Task directions:
What lines in the data below mention the string "suas"? Copy them out.
# # # #
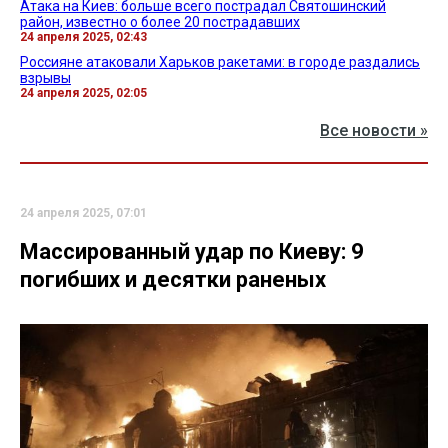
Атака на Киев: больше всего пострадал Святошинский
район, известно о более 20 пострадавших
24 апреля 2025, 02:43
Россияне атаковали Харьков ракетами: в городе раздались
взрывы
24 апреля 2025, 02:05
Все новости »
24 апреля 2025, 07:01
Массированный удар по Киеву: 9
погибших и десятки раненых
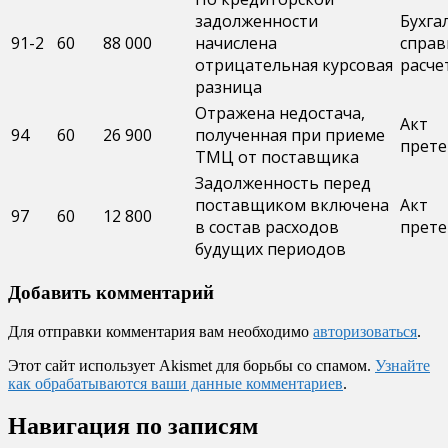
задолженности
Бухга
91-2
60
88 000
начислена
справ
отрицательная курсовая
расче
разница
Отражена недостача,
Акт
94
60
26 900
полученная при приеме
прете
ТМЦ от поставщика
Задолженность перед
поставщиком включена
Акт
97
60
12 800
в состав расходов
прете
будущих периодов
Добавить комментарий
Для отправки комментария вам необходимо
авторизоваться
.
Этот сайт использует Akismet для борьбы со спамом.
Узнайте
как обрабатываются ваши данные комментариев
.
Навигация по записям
# # # #
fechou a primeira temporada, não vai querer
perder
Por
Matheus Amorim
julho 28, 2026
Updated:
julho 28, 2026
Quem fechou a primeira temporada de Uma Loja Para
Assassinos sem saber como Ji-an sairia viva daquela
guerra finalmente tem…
# # # #
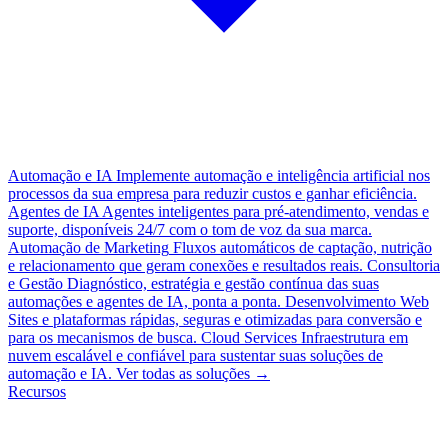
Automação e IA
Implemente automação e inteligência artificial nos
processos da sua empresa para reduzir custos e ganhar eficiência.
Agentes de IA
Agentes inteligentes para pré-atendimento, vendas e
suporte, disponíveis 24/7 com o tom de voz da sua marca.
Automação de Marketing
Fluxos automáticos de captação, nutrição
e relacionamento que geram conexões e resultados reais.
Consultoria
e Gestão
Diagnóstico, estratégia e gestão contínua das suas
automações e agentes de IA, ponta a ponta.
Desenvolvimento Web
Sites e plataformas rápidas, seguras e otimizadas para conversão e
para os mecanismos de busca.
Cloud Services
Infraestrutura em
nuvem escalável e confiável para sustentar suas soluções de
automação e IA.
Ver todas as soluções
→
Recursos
# # # #
Your solution:
Diagnóstico, estratégia e gestão contínua das suas
nuvem escalável e confiável para sustentar suas soluções de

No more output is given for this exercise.